All across Texas citizens are calling for a renewed commitment to the 10th amendment and a reinvigorated adherence to the principle of Federalism and the doctrine of enumerated powers.

These Texans believe they were created in the image and likeness of God and endowed by Him – not Washington, not Austin — with certain inalienable rights. They believe that governmental power properly resides, first, with the people, who then grant or delegate their power, reserve it, or prohibit its exercise. They believe the Constitution assigns the federal government specific, but limited powers, and that most government functions are left to the states. They believe the doctrine of enumerated powers is the principal line of defense against an overreaching federal government and that the Bill of Rights, added two years after the Constitution was ratified, provides further protection.They believe the principal role of government is to advance the cause of individual liberty.

For them the Constitution is not just some document. And the Tenth Amendment means something. The strength of the words, “The powers not delegated to the United States by the Constitution, nor prohibited by it to the States, are reserved to the States respectively, or to the people” cannot be overstated. They are central to determining the legitimacy of the exercise of federal power.

At the heart of conversations around water coolers, dinner tables, blogs, Twitter, Facebook and Tea Parties is this simple question – by what authority is the federal government doing what it’s doing? What’s the basis for the out-of-control spending, the bank and auto bailouts, the proposed takeover of healthcare, the specter of new taxes, and the vast and unchecked expansion of federal power?

Some seem not to realize that federal tax dollars do not grow on trees or fall from the sky; they come from taxing the American people. But hard-working Americans are already taxed too much, are struggling to reduce their debt and balance their budgets, and are wondering when their elected leaders will force the federal government to do the same.

Telling the people that all federally funded programs can and must eternally increase in funding and size, and that we need more of them, like nationalized healthcare, is proposing an economically unsustainable course, which is the polite expression for what it really is, which is fiscal insanity.

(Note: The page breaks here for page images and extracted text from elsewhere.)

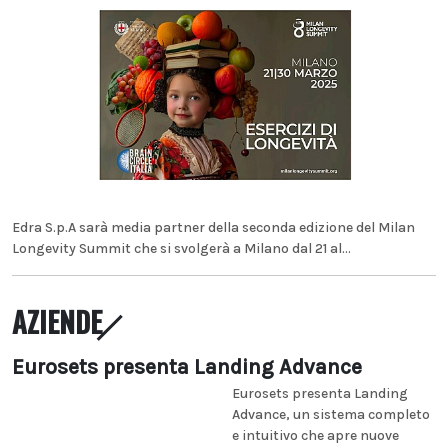
Edra S.p.A sarà media partner della seconda edizione del Milan
Longevity Summit che si svolgerà a Milano dal 21 al...
AZIENDE
Eurosets presenta Landing Advance
Eurosets presenta Landing
Advance, un sistema completo
e intuitivo che apre nuove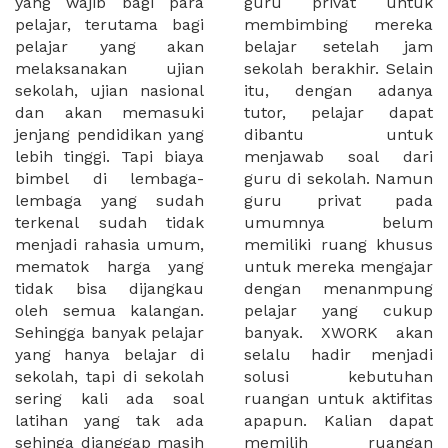
yang wajib bagi para
guru privat untuk
pelajar, terutama bagi
membimbing mereka
pelajar yang akan
belajar setelah jam
melaksanakan ujian
sekolah berakhir. Selain
sekolah, ujian nasional
itu, dengan adanya
dan akan memasuki
tutor, pelajar dapat
jenjang pendidikan yang
dibantu untuk
lebih tinggi. Tapi biaya
menjawab soal dari
bimbel di lembaga-
guru di sekolah. Namun
lembaga yang sudah
guru privat pada
terkenal sudah tidak
umumnya belum
menjadi rahasia umum,
memiliki ruang khusus
mematok harga yang
untuk mereka mengajar
tidak bisa dijangkau
dengan menanmpung
oleh semua kalangan.
pelajar yang cukup
Sehingga banyak pelajar
banyak. XWORK akan
yang hanya belajar di
selalu hadir menjadi
sekolah, tapi di sekolah
solusi kebutuhan
sering kali ada soal
ruangan untuk aktifitas
latihan yang tak ada
apapun. Kalian dapat
sehinga dianggap masih
memilih ruangan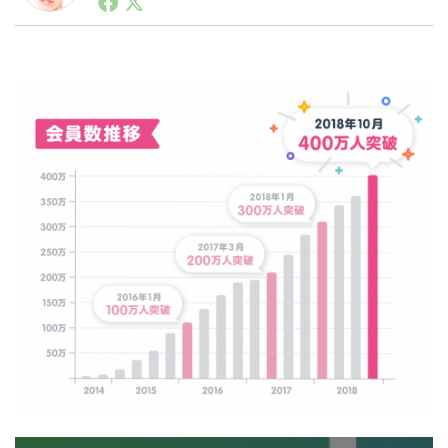
ートアップ業界のハードウェアからソフトウェアの事業
創出に関わる。シリコンバレーやEU等でのスタートア
ップを経験。日本ではネットエイジ等に所属、大手企業
LINE
暗号資産
の新規事業創出に協力。ブログやSNS、LINEなどの誕
生から普及成長までを最前線で見てきた生き字引として
注目される。通信キャリアのニュースポータルの創業デ
スクとして数億PV事業に。世界最大IT系メディア（ス
投資家登録
Drone
ペイン）の元日本編集長、World Innovation Lab(WiL)
などを経て、現在、スタートアップ支援側の取り組みに
注力中。
特集
VR/AR
Block Data Bank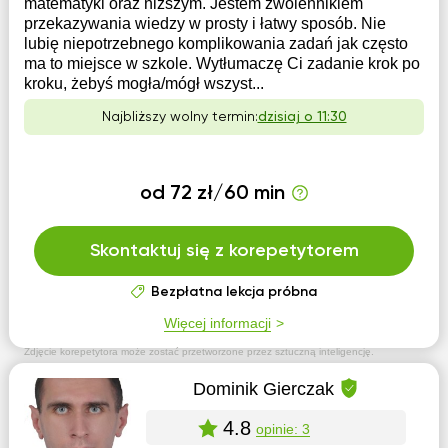
matematyki oraz niższym. Jestem zwolennikiem
przekazywania wiedzy w prosty i łatwy sposób. Nie
lubię niepotrzebnego komplikowania zadań jak często
ma to miejsce w szkole. Wytłumaczę Ci zadanie krok po
kroku, żebyś mogła/mógł wszyst...
Najbliższy wolny termin:
dzisiaj o 11:30
od 72 zł/60 min
Skontaktuj się z korepetytorem
Bezpłatna lekcja próbna
Więcej informacji
Zdjęcie korepetytora może zostać przetworzone przez sztuczną inteligencję.
Dominik Gierczak
4.8
opinie: 3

The American people already understand this; they want politicians who understand it, too.

Casting false and malicious aspersions of racial motives on those who are decrying today’s out-of-control federal government is plainly disingenuous, and unjustifiably incendiary.

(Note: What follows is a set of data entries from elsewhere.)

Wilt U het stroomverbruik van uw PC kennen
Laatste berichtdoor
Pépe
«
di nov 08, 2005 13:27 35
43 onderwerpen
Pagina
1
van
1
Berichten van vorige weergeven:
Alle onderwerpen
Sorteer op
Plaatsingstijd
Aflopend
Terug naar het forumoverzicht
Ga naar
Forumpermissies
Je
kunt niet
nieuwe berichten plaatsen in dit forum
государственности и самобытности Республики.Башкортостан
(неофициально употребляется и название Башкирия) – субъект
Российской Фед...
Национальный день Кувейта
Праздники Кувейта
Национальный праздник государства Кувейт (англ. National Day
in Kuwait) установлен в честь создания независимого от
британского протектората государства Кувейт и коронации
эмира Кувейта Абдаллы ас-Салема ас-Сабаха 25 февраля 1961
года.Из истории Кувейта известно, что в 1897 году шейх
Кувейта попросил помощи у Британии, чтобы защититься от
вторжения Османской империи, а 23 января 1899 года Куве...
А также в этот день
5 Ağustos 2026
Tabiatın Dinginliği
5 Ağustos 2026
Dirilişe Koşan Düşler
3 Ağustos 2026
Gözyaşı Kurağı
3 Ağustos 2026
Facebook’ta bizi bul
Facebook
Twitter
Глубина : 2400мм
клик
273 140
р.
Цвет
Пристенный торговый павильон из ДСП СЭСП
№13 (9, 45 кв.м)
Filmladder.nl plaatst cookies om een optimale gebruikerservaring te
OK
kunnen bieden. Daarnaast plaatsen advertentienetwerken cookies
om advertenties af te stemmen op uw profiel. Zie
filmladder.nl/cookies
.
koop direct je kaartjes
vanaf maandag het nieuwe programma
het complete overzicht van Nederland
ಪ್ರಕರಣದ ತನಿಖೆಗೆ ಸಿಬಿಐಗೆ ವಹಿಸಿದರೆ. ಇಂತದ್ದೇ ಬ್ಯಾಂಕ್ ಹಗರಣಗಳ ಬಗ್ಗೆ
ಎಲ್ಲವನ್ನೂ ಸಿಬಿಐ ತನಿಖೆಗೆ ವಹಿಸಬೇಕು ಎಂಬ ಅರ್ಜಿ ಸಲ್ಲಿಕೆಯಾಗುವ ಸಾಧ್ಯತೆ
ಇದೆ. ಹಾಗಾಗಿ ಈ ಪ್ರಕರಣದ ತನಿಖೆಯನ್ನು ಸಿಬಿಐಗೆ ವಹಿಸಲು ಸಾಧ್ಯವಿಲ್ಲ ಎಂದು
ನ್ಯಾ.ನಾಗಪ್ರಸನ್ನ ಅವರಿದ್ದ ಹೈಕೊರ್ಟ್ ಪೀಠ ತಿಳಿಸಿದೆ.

Moreover, making such fallacious racial accusations — which we also hear in the attacks on the Tea Partiers — distracts from and trivializes the serious issues we need to face as a nation.

Never should we forget the sorry compromise made by the Framers that allowed slavery to exist or the invocation of “states rights” to promote its continuation and the reign of Jim Crow. But there is nothing in current efforts to revive the Tenth Amendment and the doctrine of enumerated powers that is intended to return to such inglorious times.

The promise of the Civil War Amendments to ensure equal rights to all can be best realized, not in opposition to federalism, but in harmony with it.